The second part of your question asked whether we are aware of such things as the elective deduction model. Yes, we are. We speak to stakeholders and parties on the ground throughout the whole process, and continue to do so and to listen to what they say to us. Clearly, we are fact-finding on each of these occasions. We cannot assume straight away that something that has passed in front of us is an avoidance scheme. We have to listen and then establish the facts, and we continue to do so. It may be that a vehicle such as the one being referred to here could circumvent the legislation. I say “it may be”, and that is one of the reasons why we feel that it is appropriate that the targeted anti-avoidance rule is there. It covers such instances, and gives reassurance to those who have complained that there is a race to the bottom, who have said that they require the levelling of the playing field.

Q 48

Photo of Shabana Mahmood Shabana Mahmood Shadow Minister (Treasury)

Much of the discussion we had on the Finance Act 2014 and the previous National Insurance Contributions Bill was around offshore intermediaries and the different ways people use those to circumvent the rules. However, Mr Green’s point was that people get very smart and start doing things along the supply chain once you point the liability at one place. What thought has been given to something that catches everyone? If the Government have acted on a specific issue with intermediaries, but those measures—although we support them all—only push problems into other areas of the supply chain, it might be better to take a broader view and introduce something that catches everyone. That would say, “We’re on to you. You’re not going to be able to get away with circumventing in this way.”

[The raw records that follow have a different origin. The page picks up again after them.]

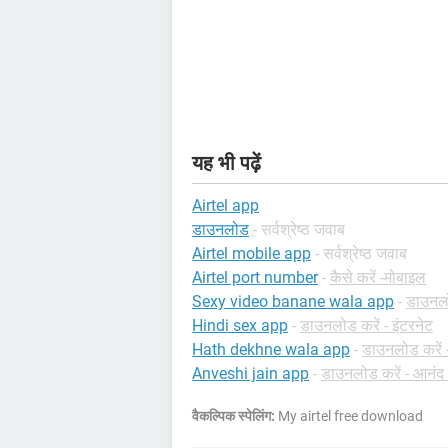
यह भी पढ़ें
Airtel app
डाउनलोड
- सर्वश्रेष्ठ जवाब
Airtel mobile app
- सर्वश्रेष्ठ जवाब
Airtel port number
-
कैसे करें -मोबाइल
Sexy video banane wala app
-
डाउनलो
Hindi sex app
-
डाउनलोड करें - इंटरनेट
Hath dekhne wala app
-
डाउनलोड करें -
Anveshi jain app
-
डाउनलोड करें - आनंद 
वैकल्पिक स्पेलिंग:
My airtel free download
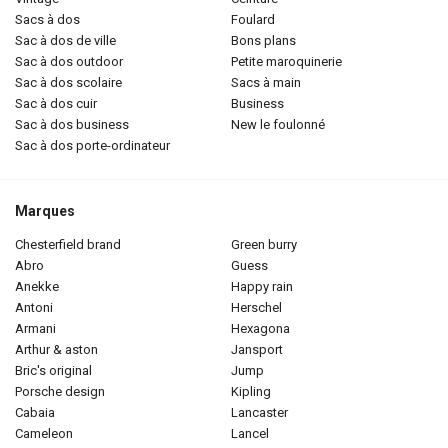
sacs à dos
foulard
sac à dos de ville
bons plans
sac à dos outdoor
petite maroquinerie
sac à dos scolaire
sacs à main
sac à dos cuir
business
sac à dos business
new le foulonné
sac à dos porte-ordinateur
Marques
chesterfield brand
green burry
abro
guess
anekke
happy rain
antoni
herschel
armani
hexagona
arthur & aston
jansport
bric's original
jump
porsche design
kipling
cabaia
lancaster
cameleon
lancel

Robert Burton: It is clearly a difficult question. Where do we take action? We have to consider business efficiencies and administration burdens. Where is the best place? Who are the most knowledgeable parties involved in  this chain? When the legislation applies, the intermediaries are the instrumental parties involved in this. They have a clear relationship with and understanding of the end clients and also of employment law and tax law in terms of employment. We considered them to be key. Throughout this process, we have tried to reduce the administrative burden and bring in legislation that will affect such avoidance but, at the same time, not add to businesses’ burdens.

Q 49

Photo of Jason McCartney Jason McCartney Ceidwadwyr, Colne Valley

Minister, can you update the Committee on the accelerated payments policy? Does HMRC have the resources it needs to implement this new regime?

Mr Gauke: We legislated for accelerated payments earlier this summer with the Finance Bill. The plan from HMRC has always been to start off relatively cautiously in terms of numbers and ramp it up. The first notices went out at the end of August. Something like 600 notices have been sent out, covering tax liability of up to £250 million. The notices give the parties concerned 90 days in which to settle and make the payment, so one would not expect us necessarily to see the money coming in until the end of November. I can inform the Committee that, up until now, over £25 million has been paid as a consequence of the accelerated payments project. There is clearly much more to come.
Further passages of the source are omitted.